The simple 3,4,2 network pictured below would have a parameter count of 20. This is because there are 20 different weights (represented by arrows) in the network.

It therefore can be understood that by increasing the number of hidden layers and neurons (represented as peach circles) in the network, the parameter count will increase. So in this way, parameter counts are equivalent to the size of the neural network.

If we think of neural networks like artificial brains, then this is the equivalent of increasing the number of neuron connections in the brain. In brains, the number of connections is dynamic and changes in response to how often and how much it gets activated, like a muscle. In neural networks, the number of parameters is fixed before training starts.

Jared Kaplan and colleagues at OpenAI discovered a set of scaling laws, specifically for large language models, but with the results are applicable to most transformer models. These graphs illustrate their findings.

These graphs show that there is a relationship between increasing compute, dataset size, and the parameter count on the test loss. Test loss is how the performance of a neural network is measured. It is the difference between the model output and the desired output. Therefore, a smaller loss means a better model.

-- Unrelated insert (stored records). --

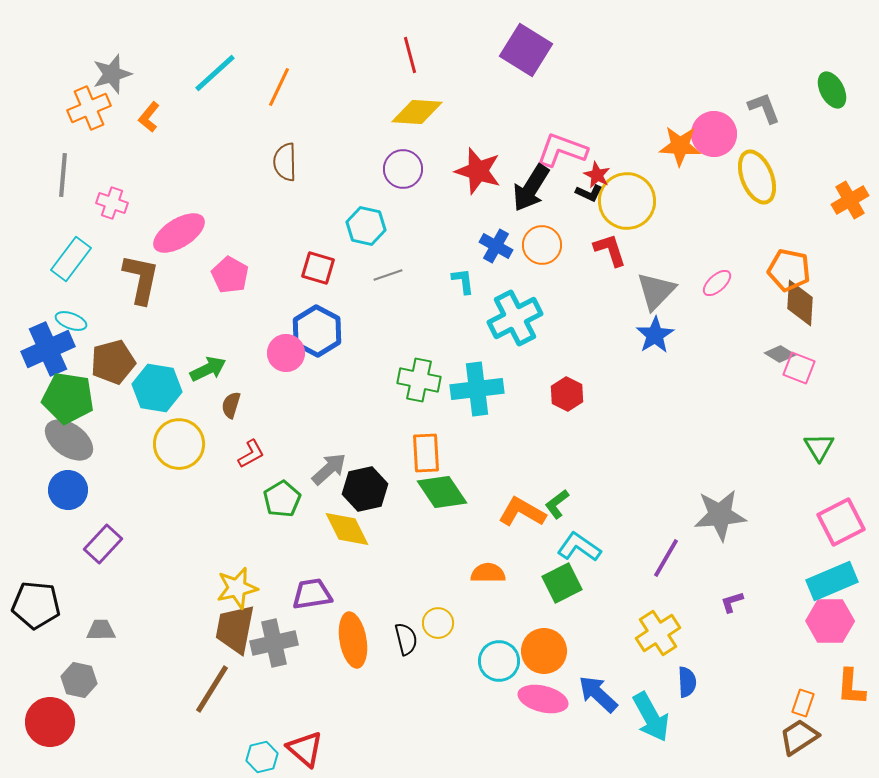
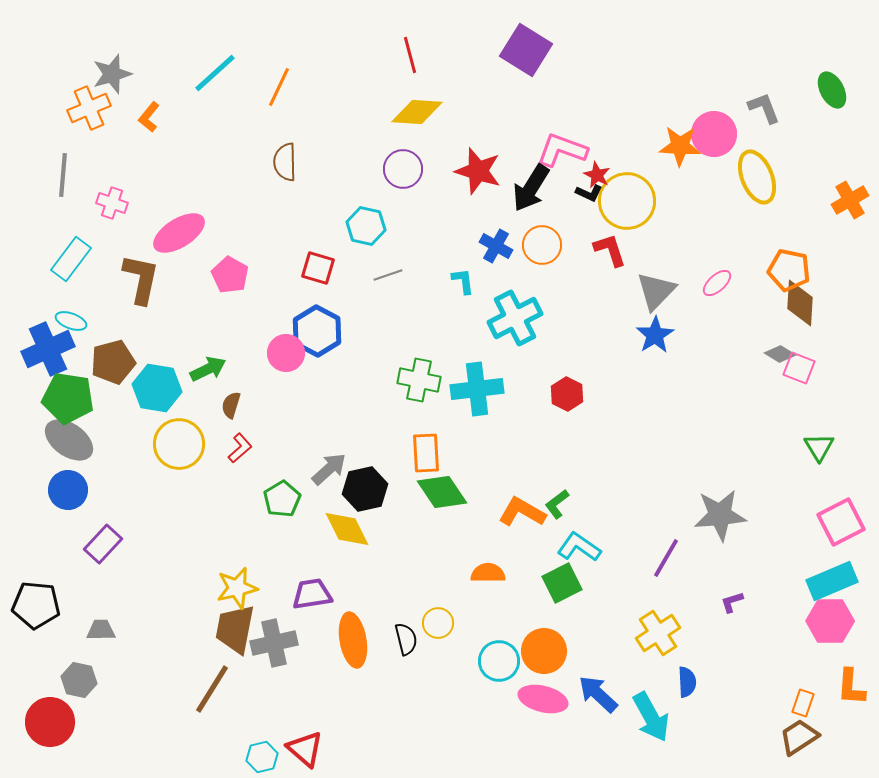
red L-shape at (251, 454): moved 11 px left, 6 px up; rotated 12 degrees counterclockwise
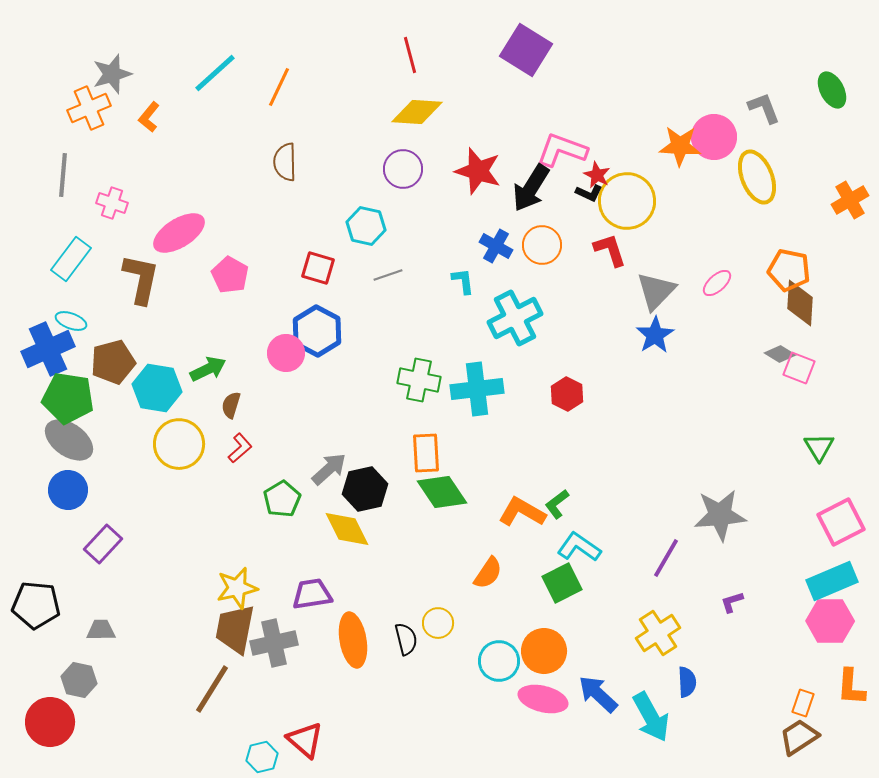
pink circle at (714, 134): moved 3 px down
orange semicircle at (488, 573): rotated 124 degrees clockwise
red triangle at (305, 749): moved 9 px up
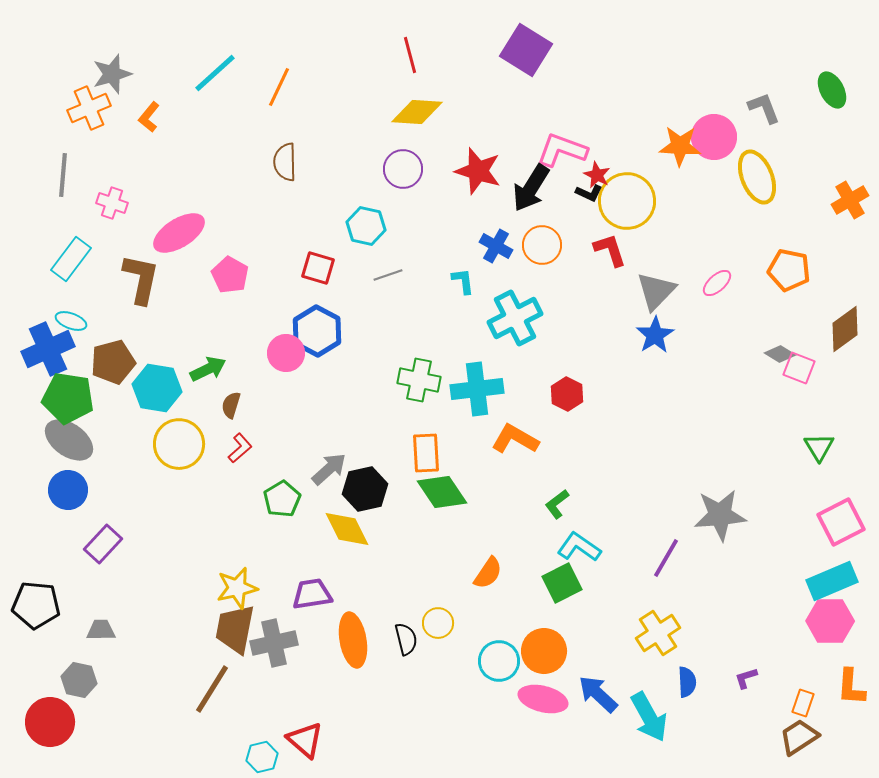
brown diamond at (800, 303): moved 45 px right, 26 px down; rotated 51 degrees clockwise
orange L-shape at (522, 512): moved 7 px left, 73 px up
purple L-shape at (732, 602): moved 14 px right, 76 px down
cyan arrow at (651, 717): moved 2 px left
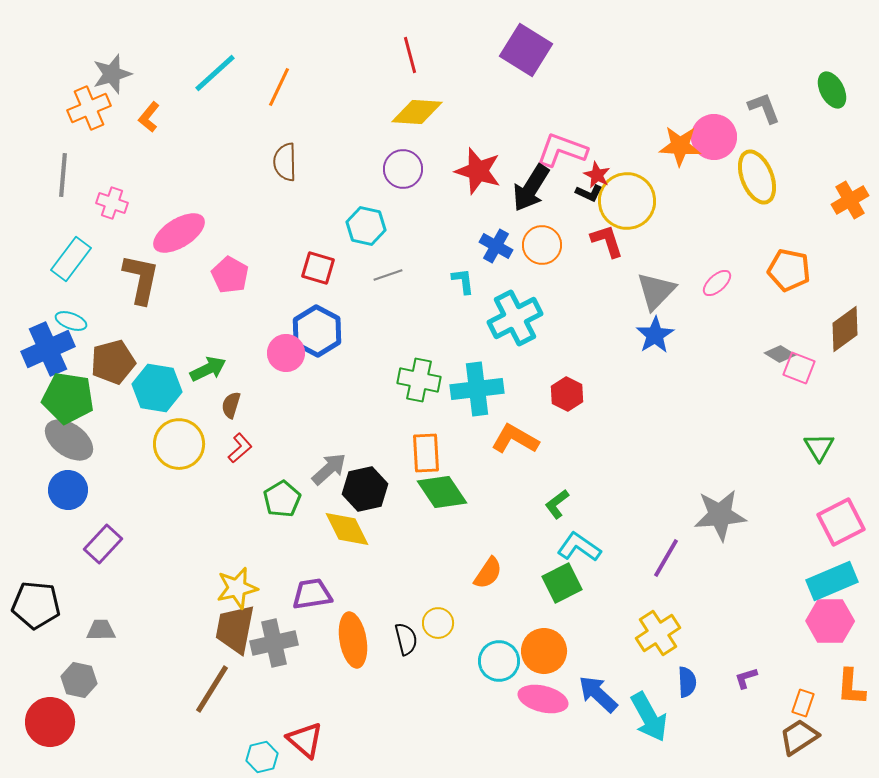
red L-shape at (610, 250): moved 3 px left, 9 px up
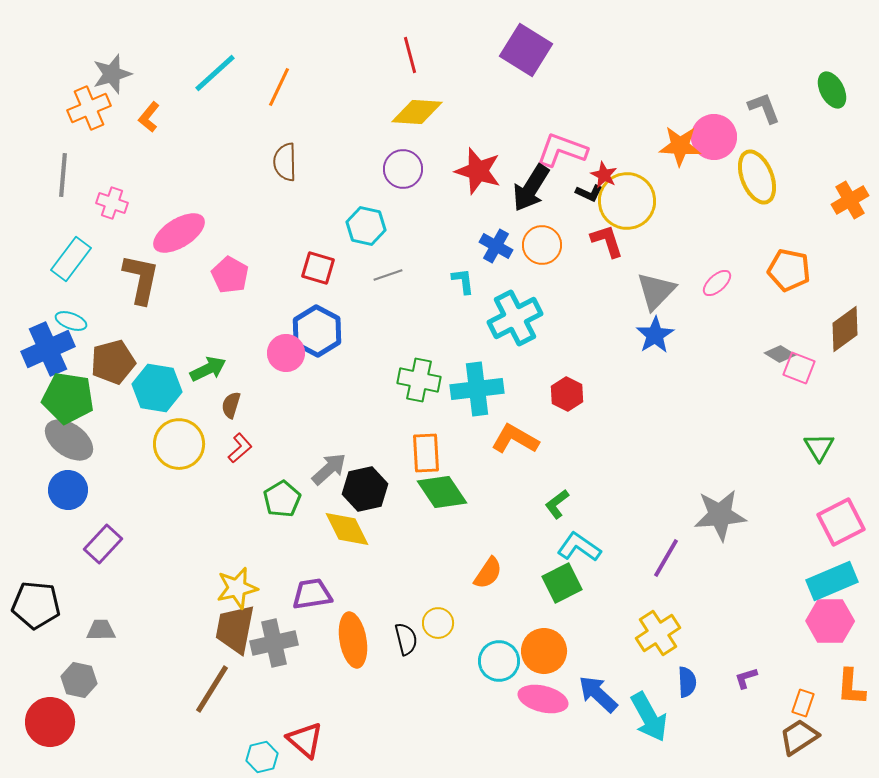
red star at (597, 175): moved 7 px right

This tells us that by increasing all 3 of these features, we can expect the performance of neural networks to continue to increase. Note that this only applies when all 3 are scaled, and does not work if one is bottlenecking the network.

This discovery was quickly absorbed by the field, and networks, especially language models, were made bigger with each publication.

This was until DeepMind released its research paper and model called Chinchilla. Chinchilla experimented with the relationship between dataset size and parameter count. Hundreds of models were trained in order for a relationship between the two to be calculated.

Prior to Chinchilla, Gopher was DeepMinds most impressive language model and sat at 280B parameters. Following the new scaling relationship DeepMind discovered, Chinchilla was developed and outperforms Gopher despite being only 70B parameters and costing the exact same amount of compute.

This research proves that bigger is not always better for neural networks. Instead, finding the correct relationship between the number of parameters and the amount of training data is more important for efficiently training a neural network. The new trend is optimization rather than scale.

GPT-3 175B, OpenAI’s largest public language model, was trained before this discovery. When GPT-4 soon releases we should expect it to be around the same size as GPT-3 or perhaps even smaller. Recently, OpenAI discovered that through better hyperparameter tuning (these are the parameters of the training process, e.g. learning rate, learning rate schedule, batch size, optimiser, and

width-to-depth ratio) they could half the size of a 13B parameter version of GPT-3, whilst improving its performance.

In conclusion, large networks are not always better. There are a number of different features of neural networks that feed in to how well it performs, and finding the optimal balance between them is an ongoing area of research. The trend has changed from 2 years ago, where the consensus was previously that bigger was always better, but is now that parameter and hyperparameter optimisation is key.